If your still determined to live dangerous....

O&O App Buster
https://www.oo-software.com/en/ooappbuster

It prompts you to create a system restore point before running
This allows you to easily remove Universal Windows Apps, and trigger the proper add/remove function installed apps (I suspect it's running the power shell underneath the GUI)
It hides the most critical Windows System UWA apps by default so you don't try to go down a rabbit hole and prevents you from  removing them. That's not to say you can't do stuff that will  give you errors.

To get the apps UWA back, you will have to use the Microsoft Store.

You could see things like "Visual Studio C++ 2xxx Redistributor", "Microsoft Windows Desktop Runtime", "Microsoft Edge WebView2 Runtime", and more, they can be dependencies for other software you do use, or hardware drivers that are needed to run things correctly.

Edit - Question

Would running "Reset This PC" erase everything get rid of a lot of third party add-ons are those now baked in to the windows customization?

 

  • 5 months later...

Alternatively... unless you want/need Windows 11 for whatever reason, I suggest you consider 'Windows 10 IoT Enterprise LTSC 2021' as that's supported until Jan 2032 and as a bonus it's start menu is nice and clean. pretty much what Windows should be. it's what I am using on my Linux PC in a virtual machine (QEMU/KVM) so I don't have to use Win11 etc for the foreseeable future.

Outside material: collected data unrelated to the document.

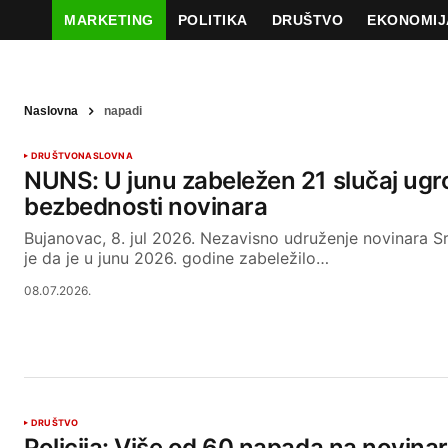
MARKETING
POLITIKA
DRUŠTVO
EKONOMIJ
Naslovna
napadi
DRUŠTVO
NASLOVNA
NUNS: U junu zabeležen 21 slučaj ugr
bezbednosti novinara
Bujanovac, 8. jul 2026. Nezavisno udruženje novinara S
je da je u junu 2026. godine zabeležilo…
08.07.2026.
DRUŠTVO
Policija: Više od 60 napada na novina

p.s. but I generally agree with Goretsky as while using some of those 'tweaking' programs may be good here and there, you risk breaking stuff. so those who want to ensure stuff runs well, it's best to avoid them, especially on ones primary use PC that you can't afford something not to work.

  • 9 months later...

I used to always use the WPD app, but I dont really trust it anymore since it hasnt had updates in a long time. Funny thing is, I recently came across a tool literally called 'Crapfixer' and it looks exactly like CrapCleaner 😅 You should check it out, its on GitHub
 

On 19/08/2024 at 15:25, ThaCrip said:

Alternatively... unless you want/need Windows 11 for whatever reason, I suggest you consider 'Windows 10 IoT Enterprise LTSC 2021' as that's supported until Jan 2032 and as a bonus it's start menu is nice and clean. pretty much what Windows should be. it's what I am using on my Linux PC in a virtual machine (QEMU/KVM) so I don't have to use Win11 etc for the foreseeable future.

p.s. but I generally agree with Goretsky as while using some of those 'tweaking' programs may be good here and there, you risk breaking stuff. so those who want to ensure stuff runs well, it's best to avoid them, especially on ones primary use PC that you can't afford something not to work.

Do we really expect home users to have access to enterprise licenses?